To Brush Or Not To Brush?
So how do you decide when to brush? That is the question.
When you’re indoors, any time you feel like you’re slipping or sliding on a hold, it might be a sign to give it a scrub.
If you’re outdoors, however, some people recommend scrubbing before, during and after.
If you’re the first person to attempt a route in a while, a lot of the moves might be covered in lichen, moss or dirt. This means it’s usually a good idea to give it a workover before you even attempt a climb.
I’m sure most of you are similar to me and are long-standing members of chalkoholics anonymous.

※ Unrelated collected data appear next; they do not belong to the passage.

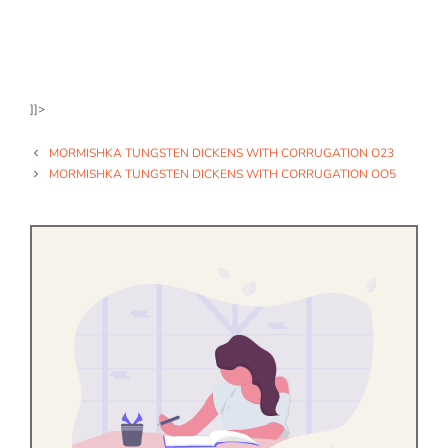
]]>
MORMISHKA TUNGSTEN DICKENS WITH CORRUGATION O23
MORMISHKA TUNGSTEN DICKENS WITH CORRUGATION OO5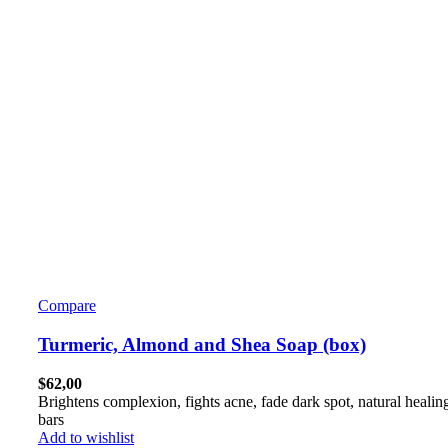
Compare
Turmeric, Almond and Shea Soap (box)
$
62,00
Brightens complexion, fights acne, fade dark spot, natural healin
bars
Add to wishlist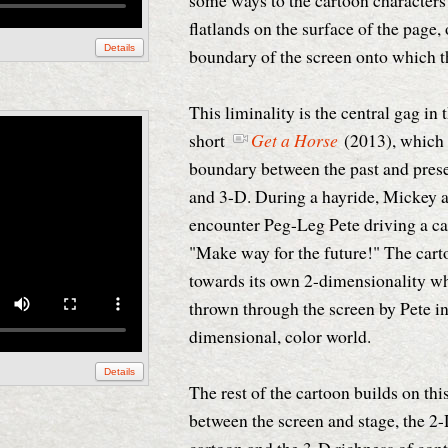
some ways to the cartoon characters
flatlands on the surface of the page, o
Details
boundary of the screen onto which t
This liminality is the central gag in
short
Get a Horse
(2013), which 
boundary between the past and pres
and 3-D. During a hayride, Mickey a
encounter Peg-Leg Pete driving a ca
"Make way for the future!" The cart
towards its own 2-dimensionality w
thrown through the screen by Pete in
dimensional, color world.
Details
The rest of the cartoon builds on th
between the screen and stage, the 2-D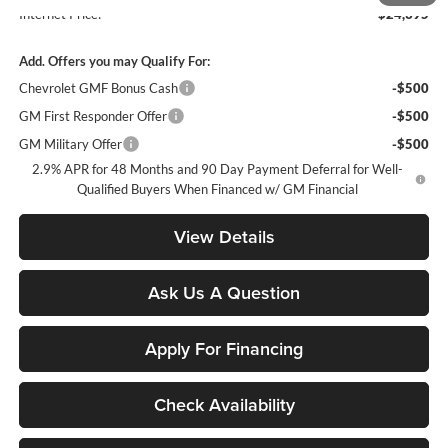
Internet Price:
$24,395
Add. Offers you may Qualify For:
Chevrolet GMF Bonus Cash
-$500
GM First Responder Offer
-$500
GM Military Offer
-$500
2.9% APR for 48 Months and 90 Day Payment Deferral for Well-
Qualified Buyers When Financed w/ GM Financial
View Details
Ask Us A Question
Apply For Financing
Check Availability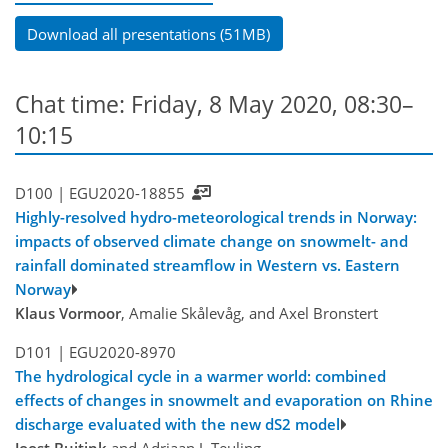
Download all presentations (51MB)
Chat time: Friday, 8 May 2020, 08:30–
10:15
D100 |
EGU2020-18855
Highly-resolved hydro-meteorological trends in Norway:
impacts of observed climate change on snowmelt- and
rainfall dominated streamflow in Western vs. Eastern
Norway
Klaus Vormoor
, Amalie Skålevåg, and Axel Bronstert
D101 |
EGU2020-8970
The hydrological cycle in a warmer world: combined
effects of changes in snowmelt and evaporation on Rhine
discharge evaluated with the new dS2 model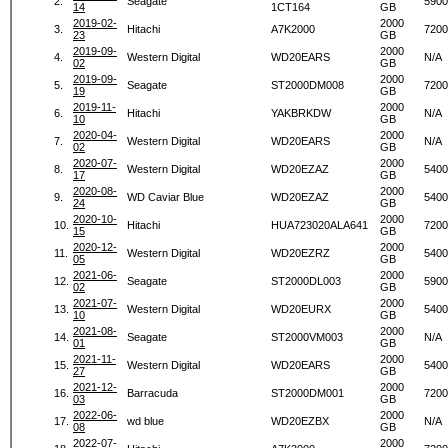
2.
Seagate
5900
14
1CT164
GB
2019-02-
2000
3.
Hitachi
A7K2000
7200
23
GB
2019-09-
2000
4.
Western Digital
WD20EARS
N/A
02
GB
2019-09-
2000
5.
Seagate
ST2000DM008
7200
19
GB
2019-11-
2000
6.
Hitachi
YAKBRKDW
N/A
10
GB
2020-04-
2000
7.
Western Digital
WD20EARS
N/A
02
GB
2020-07-
2000
8.
Western Digital
WD20EZAZ
5400
17
GB
2020-08-
2000
9.
WD Caviar Blue
WD20EZAZ
5400
24
GB
2020-10-
2000
10.
Hitachi
HUA723020ALA641
7200
15
GB
2020-12-
2000
11.
Western Digital
WD20EZRZ
5400
05
GB
2021-06-
2000
12.
Seagate
ST2000DL003
5900
02
GB
2021-07-
2000
13.
Western Digital
WD20EURX
5400
10
GB
2021-08-
2000
14.
Seagate
ST2000VM003
N/A
01
GB
2021-11-
2000
15.
Western Digital
WD20EARS
5400
27
GB
2021-12-
2000
16.
Barracuda
ST2000DM001
7200
03
GB
2022-06-
2000
17.
wd blue
WD20EZBX
N/A
08
GB
2022-07-
2000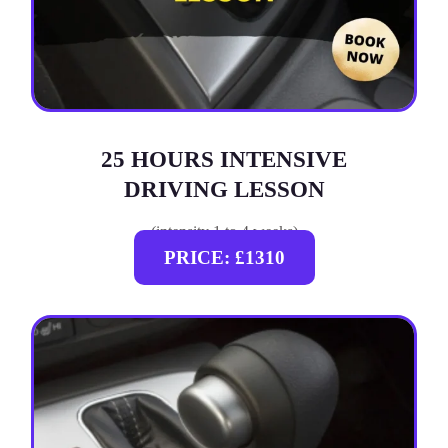
25 HOURS INTENSIVE
DRIVING LESSON
(intensity 1 to 4 weeks)
PRICE: £1310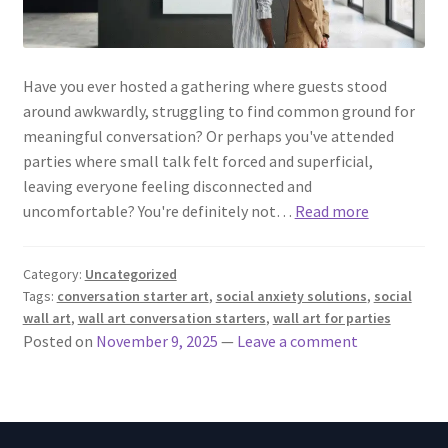
Have you ever hosted a gathering where guests stood
around awkwardly, struggling to find common ground for
meaningful conversation? Or perhaps you've attended
parties where small talk felt forced and superficial,
leaving everyone feeling disconnected and
uncomfortable? You're definitely not…
Read more
Category:
Uncategorized
Tags:
conversation starter art
,
social anxiety solutions
,
social
wall art
,
wall art conversation starters
,
wall art for parties
Posted on
November 9, 2025
—
Leave a comment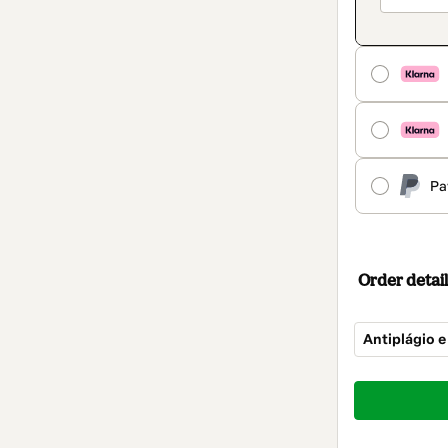
Pa
Order detail
Antiplágio e
Total
of
$14.00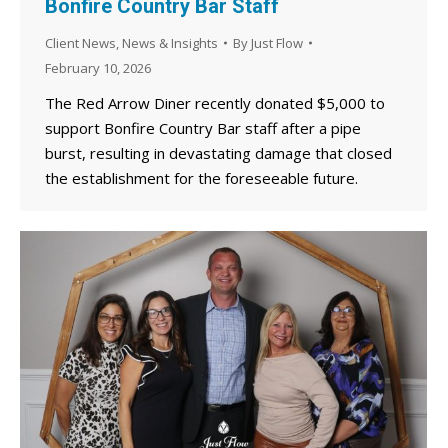
Bonfire Country Bar Staff
Client News
,
News & Insights
By
Just Flow
February 10, 2026
The Red Arrow Diner recently donated $5,000 to
support Bonfire Country Bar staff after a pipe
burst, resulting in devastating damage that closed
the establishment for the foreseeable future.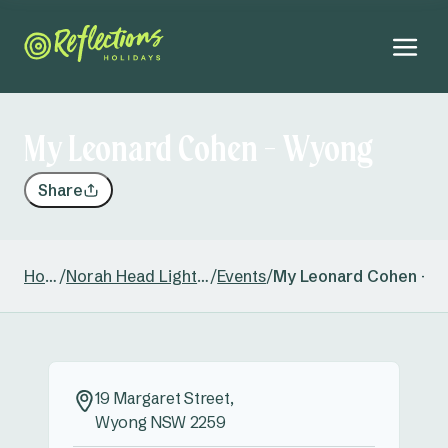
My Leonard Cohen - Wyong
Share
Home
/
Norah Head Lighthouse
/
Events
/
My Leonard Cohen - 
19 Margaret Street,
Wyong NSW 2259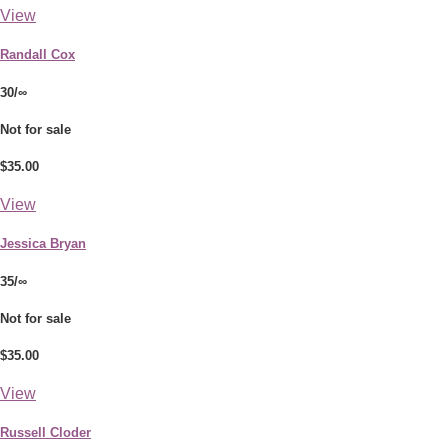
View
Randall Cox
30/∞
Not for sale
$35.00
View
Jessica Bryan
35/∞
Not for sale
$35.00
View
Russell Cloder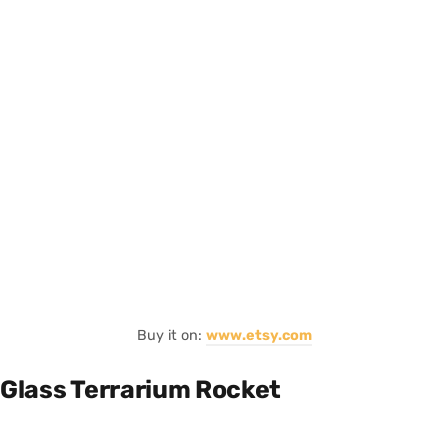
Buy it on:
www.etsy.com
Glass Terrarium Rocket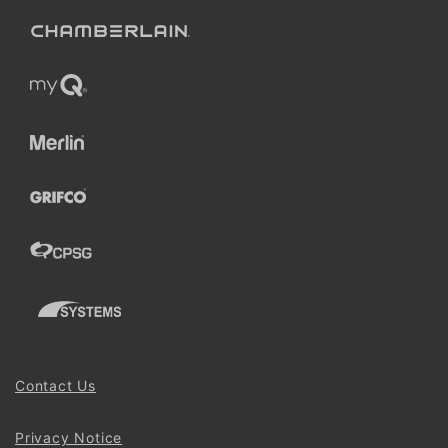
Contact Us
Privacy Notice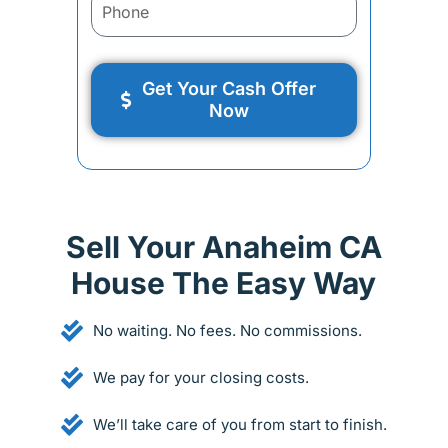
Get Your Cash Offer
Now
Sell Your Anaheim CA
House The Easy Way
No waiting. No fees. No commissions.
We pay for your closing costs.
We’ll take care of you from start to finish.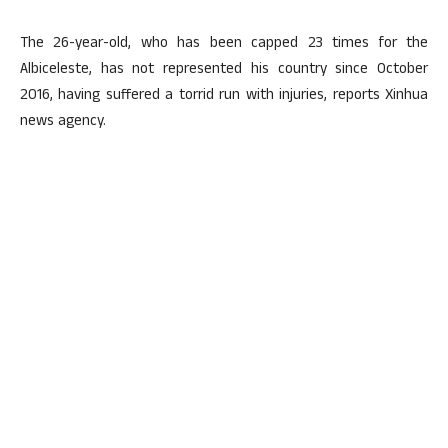
The 26-year-old, who has been capped 23 times for the
Albiceleste, has not represented his country since October
2016, having suffered a torrid run with injuries, reports Xinhua
news agency.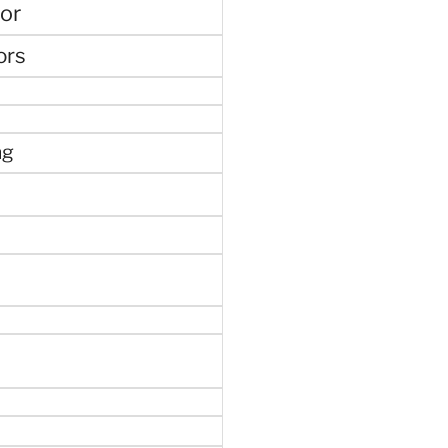
or
ors
ng
e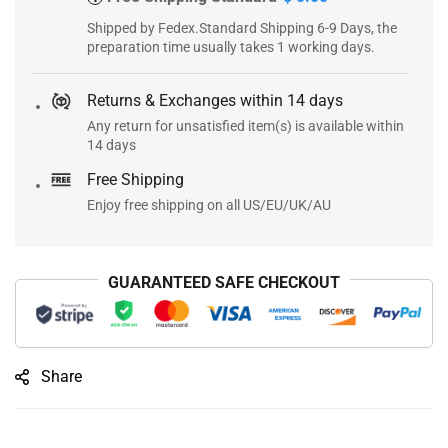
Shipped by Fedex.Standard Shipping 6-9 Days, the
preparation time usually takes 1 working days.
Returns & Exchanges within 14 days
Any return for unsatisfied item(s) is available within
14 days
Free Shipping
Enjoy free shipping on all US/EU/UK/AU
GUARANTEED SAFE CHECKOUT
Share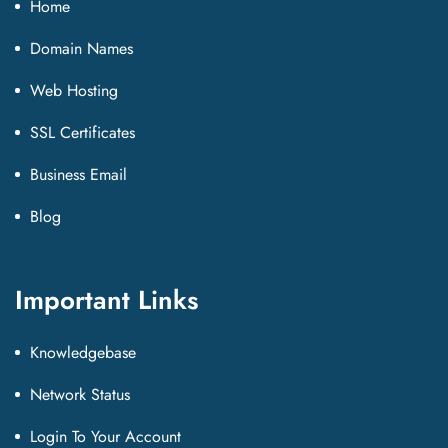
Home
Domain Names
Web Hosting
SSL Certificates
Business Email
Blog
Important Links
Knowledgebase
Network Status
Login To Your Account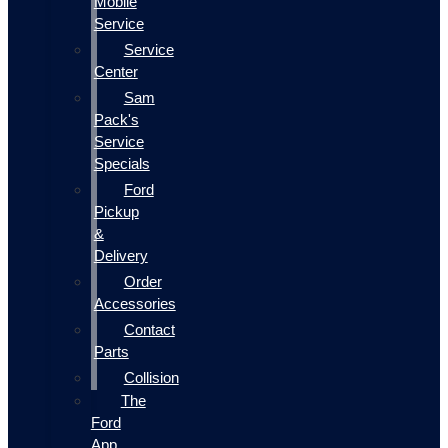
Mobile
Service
Service
Center
Sam
Pack's
Service
Specials
Ford
Pickup
&
Delivery
Order
Accessories
Contact
Parts
Collision
The
Ford
App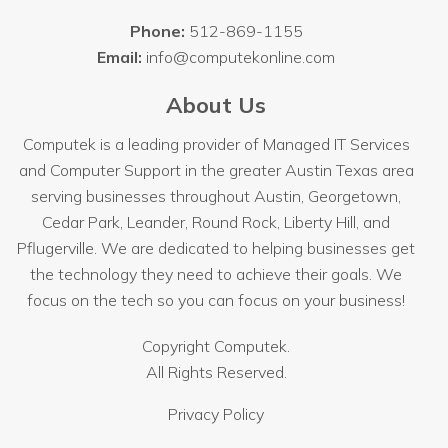
Phone:
512-869-1155
Email:
info@computekonline.com
About Us
Computek is a leading provider of Managed IT Services
and Computer Support in the greater Austin Texas area
serving businesses throughout
Austin
, Georgetown,
Cedar Park, Leander, Round Rock, Liberty Hill, and
Pflugerville. We are dedicated to helping businesses get
the technology they need to achieve their goals. We
focus on the tech so you can focus on your business!
Copyright
Computek.
All Rights Reserved.
Privacy Policy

If you are yet to earn your 5 minutes chalk free badge, you might want to brush off any tight holds during your climb for that extra bit of grip.
When leaving a climb it’s polite and good etiquette to give any over-chalked holds a brush down, But I’ll talk more about that later.
So What Is The Best Method To Brush?
So now you understand why we brush, its time to learn how you should brush.
This section is pretty subjective as everyone is different when it comes to brushing.
There is no right or wrong.
Just like with brushing your teeth, everyone develops different methods, rituals, and speeds.
You have the:
- Classic Back And Forth
- Counter Clockwise
- The Razzle Dazzle
- The Rock Sock
- Pulp Friction
Once you have completed your scrubbing ceremony, its usually a good idea to give it a good blow to remove any excess loose chalk. Make sure to close those peepers though, chalk dust and eyes are not compatible.
Like most social settings, there are rules you need to abide by in order not look like a total asshat.
This first one is pretty obvious. If someone brushes a hold they get first dibs.
So, this next one isn’t really talked about much.
Is it okay to borrow someone else’s brush?
We have all been there; you wake up feeling like something out of a George Romero flick, Grab your gear and dash off to work.
Only later, when the blood in your veins is 50% coffee, does it hit you that your brush in your other bag.
Luckily most climbers are friendly. It’s one reason why it’s such a social sport. Once asked, most are more than happy to help, whether it’s letting you borrow a brush or giving you advice on a problem.
In fact, a lot of climbers are happy for an excuse to razzle-dazzle.
If you’re more of an outdoor operator make sure you clean any “tick” marks or excess chalk you leave on the holds. No one wants to be that guy.
So most climbing centers will have wizard staff looking sticks with brushes on. These are to help brush holds that are just out of reach.
It’s just common courtesy to make sure these are back in their designated hangout once you’re done.
What are they made of?
For all you curious climbing monkeys, the main ingredient in the recipe for a modern chalk brush is boar hair.
Climbers have had many different iterations of brushes over the years, from your little brother’s toothbrush to hair straight from the horse’s back, All this before settling on the current choice: boar hair. What you expected? Me neither.
So, when choosing a brush, only one thing remains: Plastic or wood?
I, for one, am part of the wooden master race. What about you?